A 2009 article on the Turk

“Jefferson’s universalistic vision of human rights challenged the Anglo-American principle that freedoms flowed from a specific group’s identity (Britons never will be slaves). Jefferson did not believe that Americans were free because they were Americans or Protestant Christians. He could not credibly claim that the values he promoted were truly universal unless he showed that they applied to Muslims as well as to all other men.
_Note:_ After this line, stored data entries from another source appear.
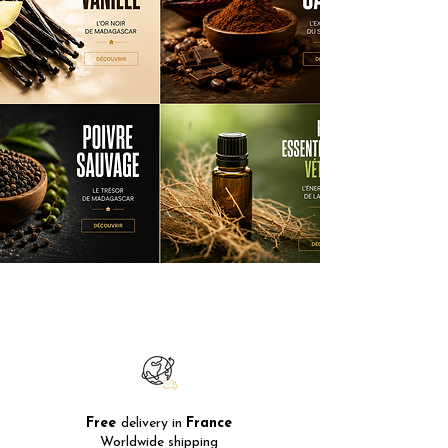
Free
delivery in
France
Worldwide shipping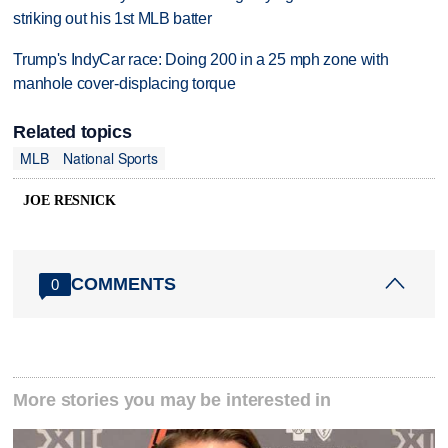
striking out his 1st MLB batter
Trump's IndyCar race: Doing 200 in a 25 mph zone with
manhole cover-displacing torque
Related topics
MLB
National Sports
JOE RESNICK
COMMENTS
0
More stories you may be interested in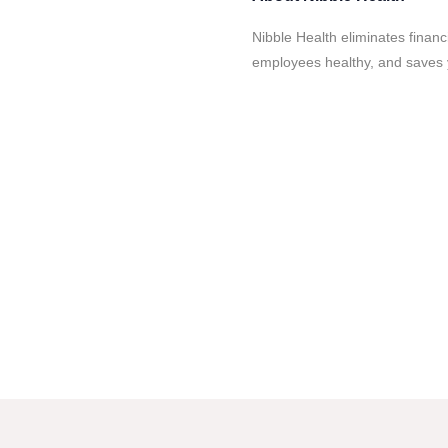
Nibble Health eliminates financ
employees healthy, and save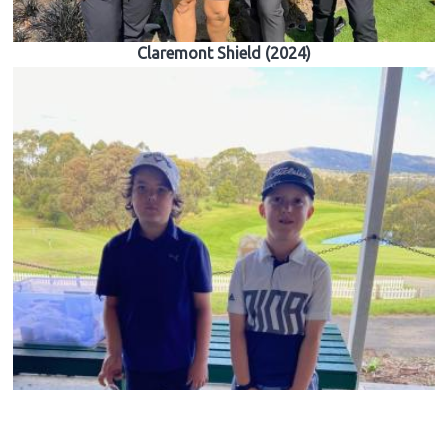
Claremont Shield (2024)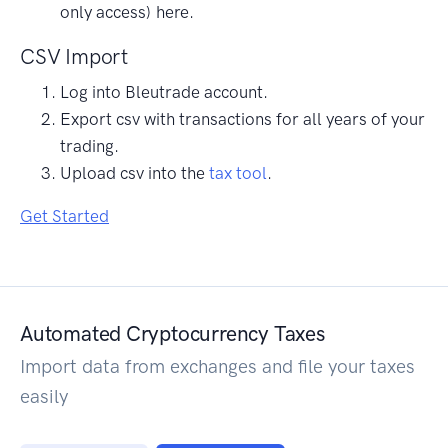
only access) here.
CSV Import
Log into Bleutrade account.
Export csv with transactions for all years of your
trading.
Upload csv into the
tax tool
.
Get Started
Automated Cryptocurrency Taxes
Import data from exchanges and file your taxes
easily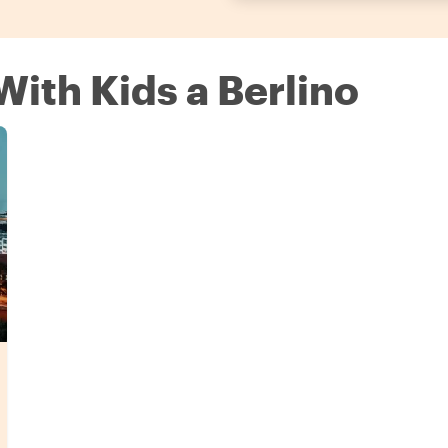
With Kids a Berlino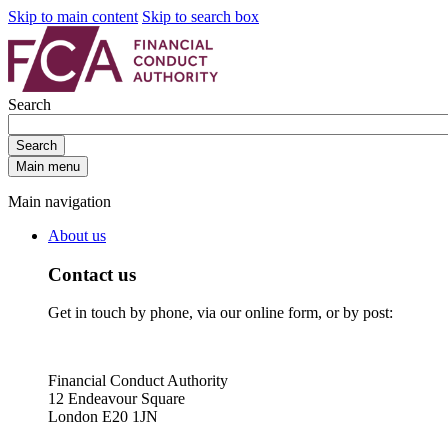
Skip to main content
Skip to search box
Search
Search
Main menu
Main navigation
About us
Contact us
Get in touch by phone, via our online form, or by post:
Financial Conduct Authority
12 Endeavour Square
London E20 1JN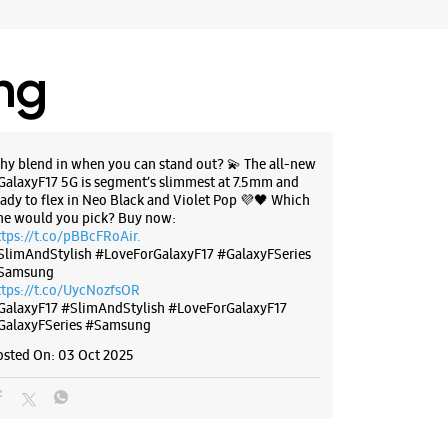
ing
g Experience Store MP Nagar
62, G/1, Ashirwad Complex
hy blend in when you can stand out? 💫 The all-new
r
GalaxyF17 5G is segment’s slimmest at 7.5mm and
adhya Pradesh - 462011
eady to flex in Neo Black and Violet Pop 💜🖤 Which
ne would you pick? Buy now:
00683
ttps://t.co/pBBcFRoAir.
 10:00 AM
SlimAndStylish #LoveForGalaxyF17 #GalaxyFSeries
Samsung
ores
ttps://t.co/UycNozfsOR
GalaxyF17
#SlimAndStylish
#LoveForGalaxyF17
GalaxyFSeries
#Samsung
BSITE
DIRECTIONS
osted On:
03 Oct 2025
g Experience Store Bittan Market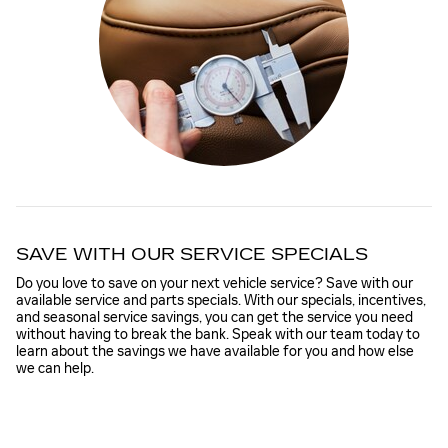
SAVE WITH OUR SERVICE SPECIALS
Do you love to save on your next vehicle service? Save with our
available service and parts specials. With our specials, incentives,
and seasonal service savings, you can get the service you need
without having to break the bank. Speak with our team today to
learn about the savings we have available for you and how else
we can help.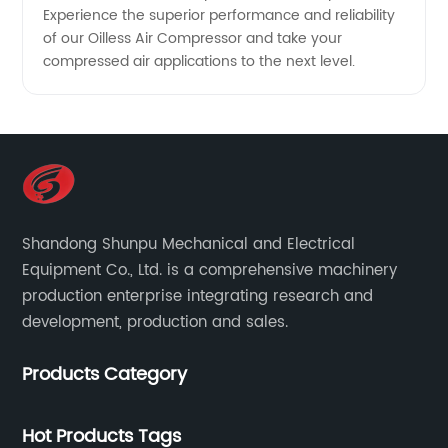
Experience the superior performance and reliability
of our Oilless Air Compressor and take your
compressed air applications to the next level.
Shandong Shunpu Mechanical and Electrical
Equipment Co., Ltd. is a comprehensive machinery
production enterprise integrating research and
development, production and sales.
Products Category
Hot Products Tags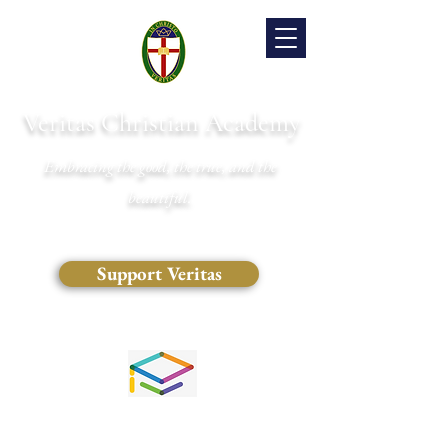
Veritas Christian Academy
Embracing the good, the true, and the
beautiful.
Support Veritas
(828) 681-0546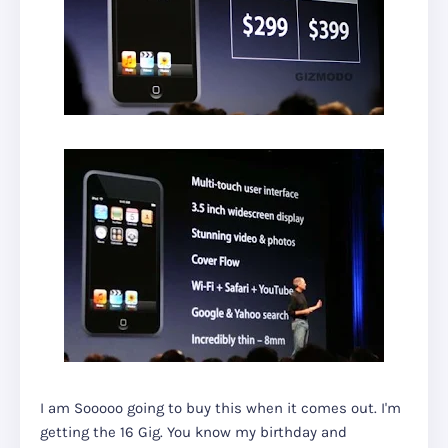
I am Sooooo going to buy this when it comes out. I'm
getting the 16 Gig. You know my birthday and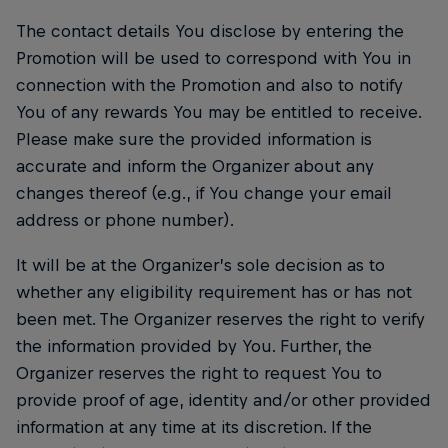
The contact details You disclose by entering the
Promotion will be used to correspond with You in
connection with the Promotion and also to notify
You of any rewards You may be entitled to receive.
Please make sure the provided information is
accurate and inform the Organizer about any
changes thereof (e.g., if You change your email
address or phone number).
It will be at the Organizer’s sole decision as to
whether any eligibility requirement has or has not
been met. The Organizer reserves the right to verify
the information provided by You. Further, the
Organizer reserves the right to request You to
provide proof of age, identity and/or other provided
information at any time at its discretion. If the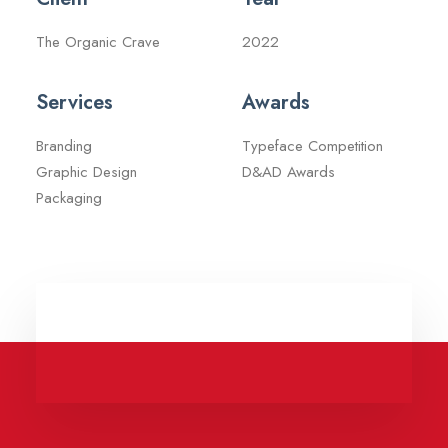
The Organic Crave
2022
Services
Awards
Branding
Typeface Competition
Graphic Design
D&AD Awards
Packaging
For Jefferson, deconstructing Orientalist constructs was a precondition for the success of liberty in the United States. . . . ”

Yes, Jefferson had slaves, but the article is talking about how the idea that Europeans should NOT be slaves developed in the context of fascination and also much interaction with things Ottoman, including being enslaved by the Turk, and then how, under the influence of Islam (Jefferson was under the influence of Islam) they started to believe rights were universal. THERE ARE SO MANY TWISTS AND TURNS TO ALL THE LOGIC ABOUT ALL OF THIS THINGS, IT IS FASCINATING AND STRANGE.

Earlier in Europe, the line “Britons never shall be slaves” referred to hopes of not being captured by Muslim seamen and enslaved by the Turk. (The idea was growing that Europeans should not be slaves, and that freedom was based on identity; interestingly Jefferson the slaveholder is the one who worked on the theory of universal and not identity-based rights.)


One thought on “A 2009 article on the Turk

  1. “Rule, Britannia, rule the waves; Britons never shall be slaves” originally referred to the hope of evading the Ottoman sailors who were so successful at capturing and enslaving people, like Miguel de Cervantes, on the high seas. See Sean Foley, “Muslims and Social Change in the Atlantic Basin.” Journal of World History 20:3 (Sep. 2009): 377-398. U of Hawai’i Press.